Говорят, беспокойные могут сломать хребет голыми руками.
Говорят, они будут пытаться убить тебя, даже если ты их без головы оставишь.
Малефик вряд ли был способен отрубить кому-нибудь голову вот так просто, за раз. Он не был воином. У него не было оружия. Нож при себе носил он только в пути, и тот так и остался притороченным к седлу. Обучаться владению мечом, топором или копьем малефикам возбранялось. Как и всякий церковник, он проходил обычную подготовку — медитации, дисциплина, техники дыхания, но больше внимания уделял лекарскому искусству, не боевым умениям. Нет, в рукопашном бою жилистый мужчина ещё мог показать себя, но не мертвецу же! Его бить — всё равно, что месить тесто. Но даже сжать кулак малефик мог сейчас лишь вполовину.
Потому с колдуном всегда путешествуют настоящие воины — будучи истощенным, обладатель пугающих воображение сил был беспомощнее цыпленка.

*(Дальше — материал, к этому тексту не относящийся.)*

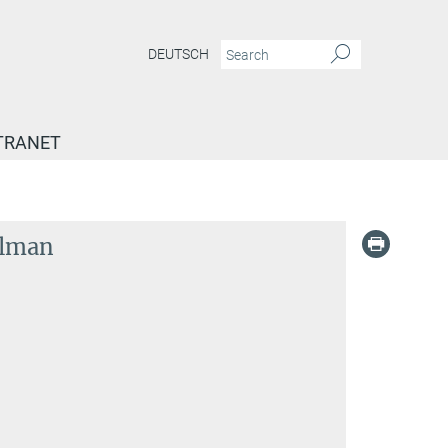
DEUTSCH
TRANET
elman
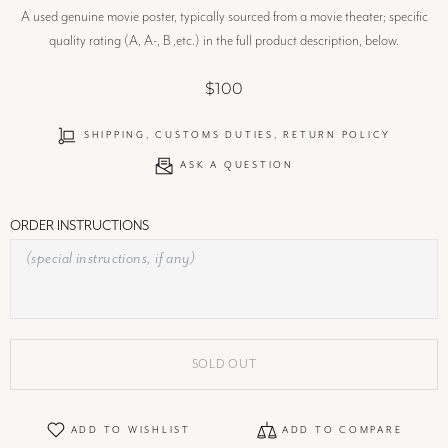
A used genuine movie poster, typically sourced from a movie theater; specific
quality rating (A, A-, B ,etc.) in the full product description, below.
$100
SHIPPING, CUSTOMS DUTIES, RETURN POLICY
ASK A QUESTION
ORDER INSTRUCTIONS
SOLD OUT
ADD TO WISHLIST
ADD TO COMPARE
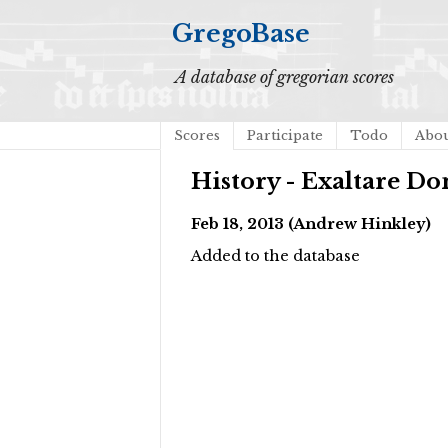
GregoBase
A database of gregorian scores
Scores
Participate
Todo
Abo
History - Exaltare D
Feb 18, 2013 (Andrew Hinkley)
Added to the database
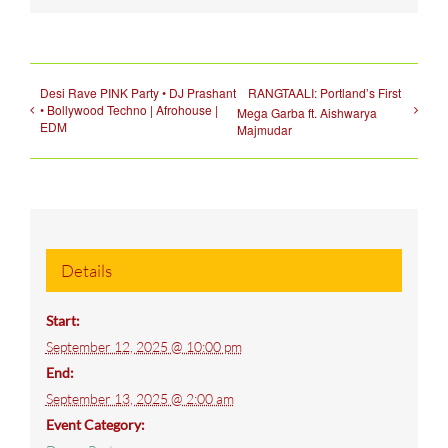
Desi Rave PINK Party • DJ Prashant
RANGTAALI: Portland’s First
• Bollywood Techno | Afrohouse |
Mega Garba ft. Aishwarya
EDM
Majmudar
Details
Start:
September 12, 2025 @ 10:00 pm
End:
September 13, 2025 @ 2:00 am
Event Category:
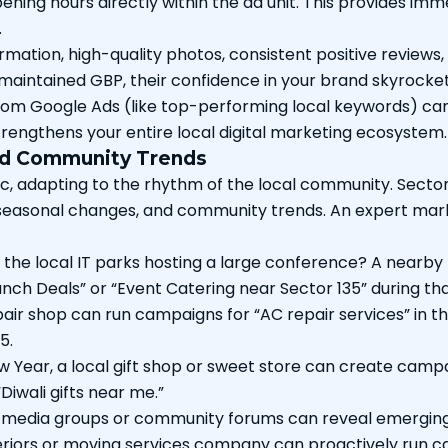
ning hours directly within the ad unit. This provides imme
.
tion, high-quality photos, consistent positive reviews,
l-maintained GBP, their confidence in your brand skyrocke
 from Google Ads (like top-performing local keywords) ca
trengthens your entire local digital marketing ecosystem.
and Community Trends
 adapting to the rhythm of the local community. Sector 135
s, seasonal changes, and community trends. An expert mar
the local IT parks hosting a large conference? A nearby 
ch Deals” or “Event Catering near Sector 135” during tha
pair shop can run campaigns for “AC repair services” in t
5.
w Year, a local gift shop or sweet store can create camp
“Diwali gifts near me.”
 media groups or community forums can reveal emerging n
riors or moving services company can proactively run ca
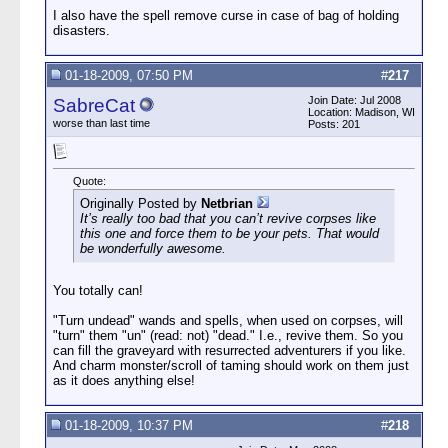
I also have the spell remove curse in case of bag of holding
disasters.
01-18-2009, 07:50 PM
#
217
Join Date: Jul 2008
SabreCat
Location: Madison, WI
worse than last time
Posts: 201
Quote:
Originally Posted by
Netbrian
It’s really too bad that you can’t revive corpses like
this one and force them to be your pets. That would
be wonderfully awesome.
You totally can!
"Turn undead" wands and spells, when used on corpses, will
"turn" them "un" (read: not) "dead." I.e., revive them. So you
can fill the graveyard with resurrected adventurers if you like.
And charm monster/scroll of taming should work on them just
as it does anything else!
01-18-2009, 10:37 PM
#
218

Он посмотрел на мертвеца, а мертвец — на него. Мертвецу было всё равно на то, что могло с ним произойти, а на стороне мужчины были самые обычные инстинкты. Как бы не была паршива жизнь, жить её стоило. Зарычав, колдун толкнул на трупа стол. Кухонная утварь с грохотом посыпалась на пол, Данте же мотнуло подобно сильно оттянутому маятнику. Не удержавшись на ногах и крайне неудобно подвернув стопу, он упал на локоть, тут же вскинулся. Колено прострелила острая, как стрела, боль, но жалеть себя было некогда. Ноги напружинились, в прыжке он почти достиг двери. Очухавшийся беспокойник сжал его щиколотку ледяными пальцами, дёрнул на себя. Зубы мертвеца хватали за грубую ткань одежды, грозили добраться до плоти. Пальцы Данте сомкнулись рядом с шеей беспокойного, глубоко вошли в ямки над ключицами, из-под ободков коротких ногтей брызнуло чем-то прозрачным. Кожа будто расползалась, была отвратительно мокрой. В отсутствие слюны жёлтая вязкая жидкость с кусочками плоти стекала на малефика. Он, душа крик, боролся с мертвецом. Свернул шею, почти не ощущая сопротивления — но труп повернулся, вновь бдительно глядя в лицо Данте. Ударом основания ладони малефик вбил нос трупа ему в голову, но даже крови не было. Он был уже мертв, Данте — ещё нет. Руки дрожали.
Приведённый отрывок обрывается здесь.